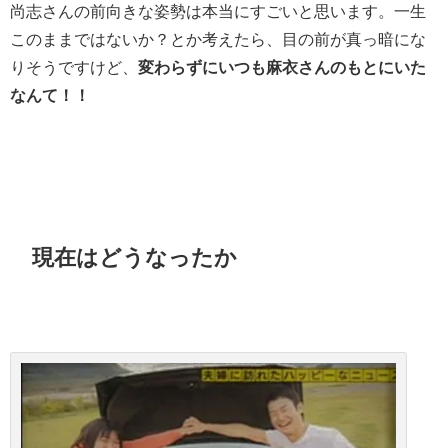
尚志さんの前向きな姿勢は本当にすごいと思います。一生
このままではないか？とか考えたら、目の前が真っ暗にな
りそうですけど、
変わらずにいつも麻衣さんのもとにいた
なんて！！
現在はどうなったか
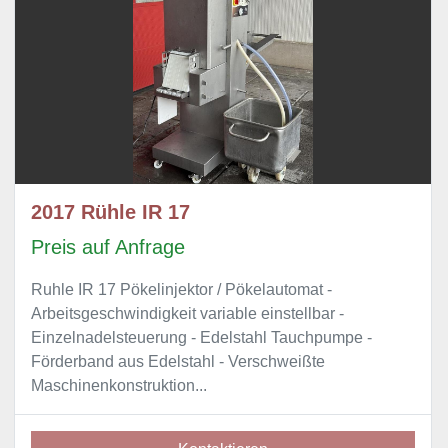
2017 Rühle IR 17
Preis auf Anfrage
Ruhle IR 17 Pökelinjektor / Pökelautomat -
Arbeitsgeschwindigkeit variable einstellbar -
Einzelnadelsteuerung - Edelstahl Tauchpumpe -
Förderband aus Edelstahl - Verschweißte
Maschinenkonstruktion...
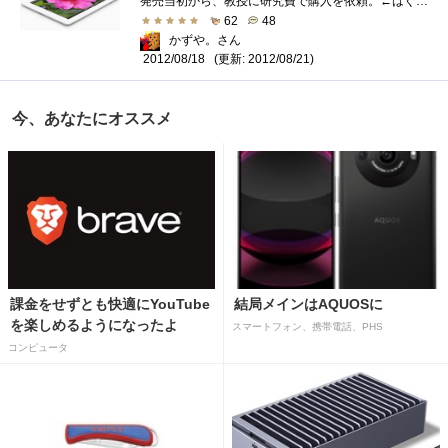
発売当初から、教授に研究費で購入を依頼。←はぐらかされる。6月頃に抽選の景品としてiPadをこれでもかってほど見かける←片っ端から応募ポリ...
62
48
かずや。さん
(更新: 2012/08/21)
2012/08/18
今、あなたにオススメ
課金をせずとも快適にYouTube
結局メインはAQUOSに
を楽しめるようになったよ
スマートフォン、携帯電話、PHS
コンピュータ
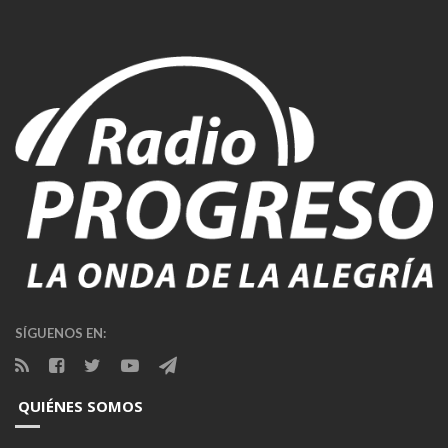
SÍGUENOS EN:
QUIÉNES SOMOS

» AIM OF THE EXERCISE
The copy should match each line above exactly and contain no images.

» SOLUTION FOR THIS TASK
尚志さんの前向きな姿勢は本当にすごいと思います。一生
このままではないか？とか考えたら、目の前が真っ暗にな
りそうですけど、
変わらずにいつも麻衣さんのもとにいた
なんて！！
現在はどうなったか
2017 Rühle IR 17
Preis auf Anfrage
Ruhle IR 17 Pökelinjektor / Pökelautomat -
Arbeitsgeschwindigkeit variable einstellbar -
Einzelnadelsteuerung - Edelstahl Tauchpumpe -
Förderband aus Edelstahl - Verschweißte
Maschinenkonstruktion...
発売当初から、教授に研究費で購入を依頼。←はぐらかされる。6月頃に抽選の景品としてiPadをこれでもかってほど見かける←片っ端から応募ポリ...
62
48
かずや。さん
(更新: 2012/08/21)
2012/08/18
今、あなたにオススメ
課金をせずとも快適にYouTube
結局メインはAQUOSに
を楽しめるようになったよ
スマートフォン、携帯電話、PHS
コンピュータ
SÍGUENOS EN:
QUIÉNES SOMOS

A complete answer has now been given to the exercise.